Going from structural formula to line angle formula.
Carbons are represented by vertices and hydrogens are not shown.
Find the longest continuous carbon chain (can be vertical, horizontal, etc). The name of the parent chain will start with a prefix signifying the number of carbons in the chain and end with "ane"
2.Number your parent chain from the end closest to the first substituent.
3. If there are multiple substituents in equivalent positions from both ends. Start numbering from the end that has the substituent with lowest alphabetical order.
Ethyl starts with e which is alphabetically before m (methyl). So we number from the right end in this case.
4. Once you numbered the parent chain, it is time to name the substituents (groups that come off of the parent chain.) Substituents are named with a number (identifying the carbon to which the substituent is attached) followed by name. Alkyl substituents are named with a prefix (for the number of carbons) followed by ending "yl"
5. If there are multiple substituents with the same name, use prefixes di, tri, tetra.
6. Put the name together with the name of substituents first followed by the name of the parent chain. Substituents must go in alphabetical order. The prefixes di, tri, tetra.. are not used in alphabetizing.
7. Where there are two or more parent chains of identical length, choose the parent
chain with the greater number of substituents.
Write the IUPAC and common names for these alkanes.
Constitutional isomers are molecules with the same molecular formula but different structure.
As you can see both molecules above have the same formula, C4H10. However, they have a different structure and connection. Their names would be different as well: butane versus 2-methylpropane. They are constitutional isomers.
Newman projection is a short hand way to represent a molecule.

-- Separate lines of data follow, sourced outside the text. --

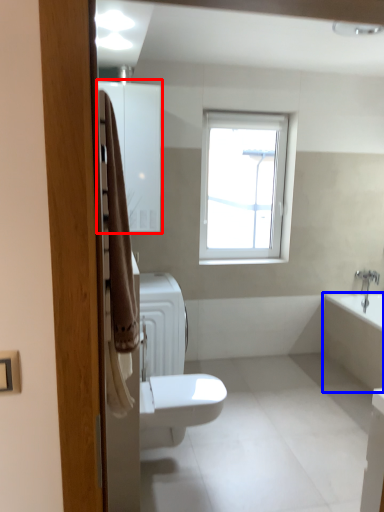 Question: Which point is closer to the camera, medicine cabinet (highlighted by a red box) or bath (highlighted by a blue box)?

Choices:
 (A) medicine cabinet
 (B) bath

Answer: (A) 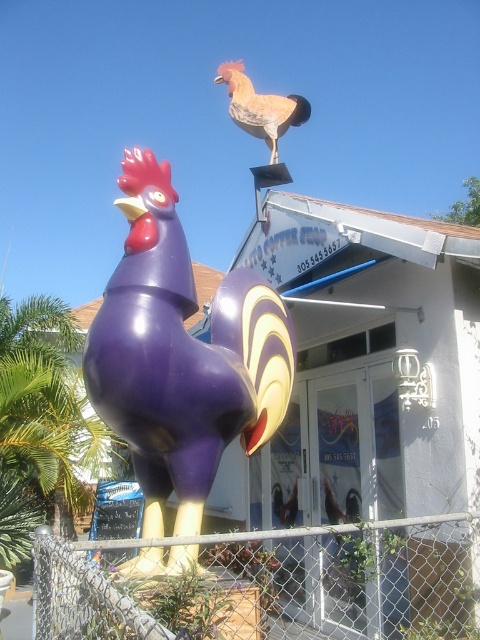 Question: Which object is the farthest from the chain link fence at lower center?

Choices:
 (A) purple glossy rooster at lower left
 (B) matte orange rooster at upper center

Answer: (B)

Question: Is chain link fence at lower center to the right of matte orange rooster at upper center from the viewer's perspective?

Choices:
 (A) no
 (B) yes

Answer: (B)

Question: Which is nearer to the chain link fence at lower center?

Choices:
 (A) matte orange rooster at upper center
 (B) purple glossy rooster at lower left

Answer: (B)

Question: Does chain link fence at lower center appear on the left side of matte orange rooster at upper center?

Choices:
 (A) no
 (B) yes

Answer: (A)

Question: Does purple glossy rooster at lower left appear under matte orange rooster at upper center?

Choices:
 (A) no
 (B) yes

Answer: (B)

Question: Which point is farther from the camera taking this photo?

Choices:
 (A) (411, 602)
 (B) (173, 221)
 (C) (286, 102)

Answer: (C) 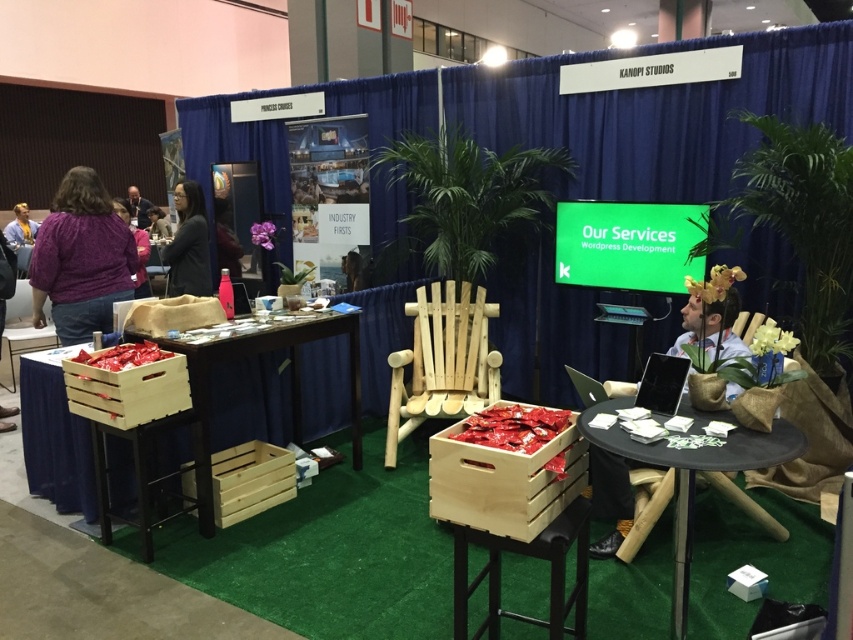 You are attending the trade show and want to sit down. You see the natural wood chair at center. Is the chair positioned in the middle of the booth?

The natural wood chair at center is located at point [442,362], which is close to the center coordinates but slightly offset. Therefore, the chair is positioned near the middle of the booth but not exactly at the center.

You are a trade show attendee who wants to sit down and review the promotional materials. The wooden crate at center and the purple cotton shirt at left are both in your path. Which object should you move to make space, considering their thickness?

The wooden crate at center is thinner than the purple cotton shirt at left, so you should move the wooden crate at center to make space since it is easier to move due to its smaller size.

You are a visitor at the trade show and want to take a seat. The wooden crate at center and the purple cotton shirt at left are in your path. Which object is smaller and would be easier to step over?

The wooden crate at center is smaller compared to the purple cotton shirt at left, so it would be easier to step over. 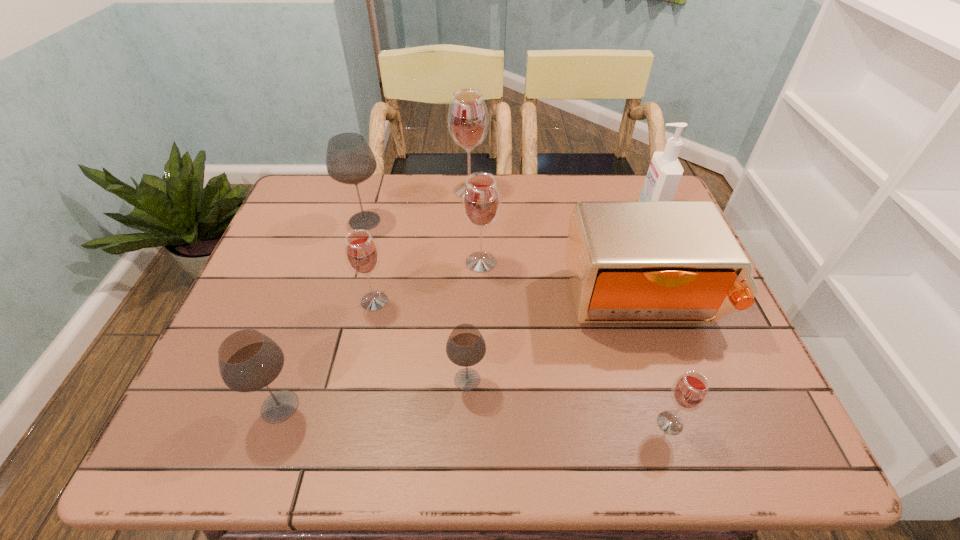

You can imagine standing in front of the molecule and looking at carbon 1 like the person on the top left. The carbon has group a on top as shown in the Newman projection, group b to the right and group c to the left. Behind carbon 1 is carbon 2. The person can't see it but can see the attachment that it has: t to the left, e to the left and d at the bottom. When the groups on the two carbons are spread out, the conformation is called staggered. When they are right behind one another, like the second molecule, the conformation is called eclipsed.
Staggered conformation is always more stable and lower in energy than eclipsed.
Cyclohexane can adopt a lot of different conformations but there is one in particular that relieves both its angular and torsional strain. That conformation is called a chair.
Let's first learn how to draw a chair conformation.
Positions that are straight up or straight down are axial and those that ar eon a diagonal are equatorial.
It is also important to know which positions on the chair are up and which are down.
Practice: Draw the most stable chair conformation of cis -1,2- dimethyl cyclohexane and trans -1,2-dimethyl cyclohexane
Draw the cyclohexane with the groups on it. Cis means both are either wedge or dash (choose either one).Trans means one is wedge and another is dash.
Draw the chair and number the carbons on it 1 through 6 where 1 is on the top right going clockwise. Add substituted to the chair. Wedge= UP and dash= DOWN. If not sure, look at the up and down positions from the guideline above.
Draw the flipped chair and give 1 to the bottom right carbon. Add substituents.
Label all substituents as axial or equatorial. The one with more equatorial groups or with bigger groups being equatorial is most stable/lowest energy.